** Exercise data follows **

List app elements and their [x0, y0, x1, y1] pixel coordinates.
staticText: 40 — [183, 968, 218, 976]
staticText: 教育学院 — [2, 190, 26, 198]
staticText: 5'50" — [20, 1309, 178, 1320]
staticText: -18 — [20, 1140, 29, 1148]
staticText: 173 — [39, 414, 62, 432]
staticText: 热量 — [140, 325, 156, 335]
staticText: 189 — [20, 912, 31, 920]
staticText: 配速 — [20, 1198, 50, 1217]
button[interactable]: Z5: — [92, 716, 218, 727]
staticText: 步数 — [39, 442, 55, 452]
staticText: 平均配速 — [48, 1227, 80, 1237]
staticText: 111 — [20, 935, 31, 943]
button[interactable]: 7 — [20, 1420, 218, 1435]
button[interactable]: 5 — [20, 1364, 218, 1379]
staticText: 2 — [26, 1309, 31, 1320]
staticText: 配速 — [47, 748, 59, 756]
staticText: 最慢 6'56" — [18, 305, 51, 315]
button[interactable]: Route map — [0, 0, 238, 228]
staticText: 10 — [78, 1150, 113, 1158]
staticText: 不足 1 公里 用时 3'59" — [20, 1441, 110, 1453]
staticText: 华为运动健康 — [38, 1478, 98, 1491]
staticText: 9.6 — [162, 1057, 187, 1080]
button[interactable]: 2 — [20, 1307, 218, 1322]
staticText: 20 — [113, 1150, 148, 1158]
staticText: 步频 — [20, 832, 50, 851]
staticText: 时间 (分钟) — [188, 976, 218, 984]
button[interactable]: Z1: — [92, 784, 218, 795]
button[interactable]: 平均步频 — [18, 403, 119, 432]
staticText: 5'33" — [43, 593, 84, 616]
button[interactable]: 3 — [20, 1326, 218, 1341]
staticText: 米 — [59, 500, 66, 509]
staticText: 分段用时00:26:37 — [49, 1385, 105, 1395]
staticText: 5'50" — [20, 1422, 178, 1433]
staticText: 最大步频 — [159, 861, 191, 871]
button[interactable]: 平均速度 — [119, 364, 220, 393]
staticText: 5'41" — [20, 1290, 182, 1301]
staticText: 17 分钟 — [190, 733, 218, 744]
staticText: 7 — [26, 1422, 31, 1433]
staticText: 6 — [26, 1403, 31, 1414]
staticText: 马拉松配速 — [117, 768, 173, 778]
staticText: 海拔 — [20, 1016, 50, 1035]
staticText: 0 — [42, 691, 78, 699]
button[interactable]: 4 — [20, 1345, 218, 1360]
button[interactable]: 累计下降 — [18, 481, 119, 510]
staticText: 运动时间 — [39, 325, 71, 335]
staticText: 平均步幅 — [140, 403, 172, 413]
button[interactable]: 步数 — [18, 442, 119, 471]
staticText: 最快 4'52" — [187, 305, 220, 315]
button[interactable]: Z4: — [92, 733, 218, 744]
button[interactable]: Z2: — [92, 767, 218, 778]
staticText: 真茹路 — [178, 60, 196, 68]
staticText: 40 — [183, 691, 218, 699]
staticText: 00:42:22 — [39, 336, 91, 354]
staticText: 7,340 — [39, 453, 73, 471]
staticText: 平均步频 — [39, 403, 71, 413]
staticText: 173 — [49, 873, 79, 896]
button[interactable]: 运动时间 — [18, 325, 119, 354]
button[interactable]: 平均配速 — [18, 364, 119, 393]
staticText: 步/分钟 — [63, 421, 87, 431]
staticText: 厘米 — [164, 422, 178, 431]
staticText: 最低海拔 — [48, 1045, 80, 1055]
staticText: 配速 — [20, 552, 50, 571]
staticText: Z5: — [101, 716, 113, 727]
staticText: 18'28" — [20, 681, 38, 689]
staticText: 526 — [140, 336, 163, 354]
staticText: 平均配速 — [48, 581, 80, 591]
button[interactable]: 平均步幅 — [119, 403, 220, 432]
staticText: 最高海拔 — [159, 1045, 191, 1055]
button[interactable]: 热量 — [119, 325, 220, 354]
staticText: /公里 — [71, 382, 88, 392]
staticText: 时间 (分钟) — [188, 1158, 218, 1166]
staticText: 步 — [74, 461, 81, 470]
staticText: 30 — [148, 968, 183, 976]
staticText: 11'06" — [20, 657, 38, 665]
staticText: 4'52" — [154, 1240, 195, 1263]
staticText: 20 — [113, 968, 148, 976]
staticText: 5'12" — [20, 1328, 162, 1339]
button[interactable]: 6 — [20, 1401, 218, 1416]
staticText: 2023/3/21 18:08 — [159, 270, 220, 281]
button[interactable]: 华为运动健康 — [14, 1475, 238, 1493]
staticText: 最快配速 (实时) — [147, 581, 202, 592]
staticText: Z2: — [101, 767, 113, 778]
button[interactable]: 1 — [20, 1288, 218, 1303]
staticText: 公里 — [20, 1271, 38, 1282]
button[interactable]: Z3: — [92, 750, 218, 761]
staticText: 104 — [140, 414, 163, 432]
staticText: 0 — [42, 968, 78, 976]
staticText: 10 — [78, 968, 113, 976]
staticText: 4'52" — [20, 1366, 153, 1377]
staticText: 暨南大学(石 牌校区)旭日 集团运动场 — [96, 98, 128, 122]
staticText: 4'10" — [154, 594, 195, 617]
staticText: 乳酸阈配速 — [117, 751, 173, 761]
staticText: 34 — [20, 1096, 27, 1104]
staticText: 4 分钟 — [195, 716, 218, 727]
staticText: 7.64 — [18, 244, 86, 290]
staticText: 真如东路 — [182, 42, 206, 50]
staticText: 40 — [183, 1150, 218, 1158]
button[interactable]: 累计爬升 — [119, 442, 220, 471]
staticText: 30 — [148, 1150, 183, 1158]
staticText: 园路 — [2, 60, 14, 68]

** End of Exercise data **

- _The task_
In the entries above, some lines hold the string "平均步幅". Copy each of them.

- _Response below_
staticText: 平均步幅 — [140, 403, 172, 413]
button[interactable]: 平均步幅 — [119, 403, 220, 432]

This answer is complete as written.